(Information provided Opens)

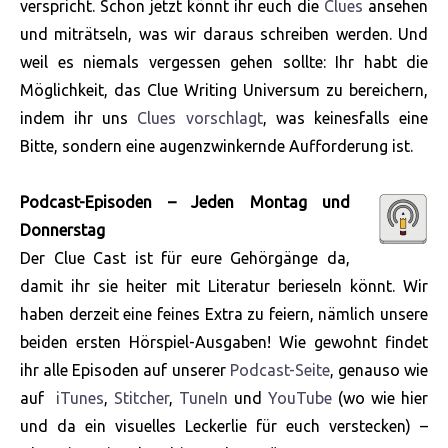
verspricht. Schon jetzt könnt ihr euch die
Clues
ansehen
und miträtseln, was wir daraus schreiben werden. Und
weil es niemals vergessen gehen sollte: Ihr habt die
Möglichkeit, das Clue Writing Universum zu bereichern,
indem ihr uns
Clues vorschlagt
, was keinesfalls eine
Bitte, sondern eine augenzwinkernde Aufforderung ist.
Podcast-Episoden – Jeden Montag und
Donnerstag
Der Clue Cast ist für eure Gehörgänge da,
damit ihr sie heiter mit Literatur berieseln könnt. Wir
haben derzeit eine feines Extra zu feiern, nämlich unsere
beiden ersten Hörspiel-Ausgaben! Wie gewohnt findet
ihr alle Episoden auf unserer
Podcast-Seite
, genauso wie
auf
iTunes
,
Stitcher
,
TuneIn
und
YouTube
(wo wie hier
und da ein visuelles Leckerlie für euch verstecken) –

(Information provided Closes)

• [The task]: In the listing above, count every line that contains "Podcast". Respond with the number alone.

• [Written solution]: 2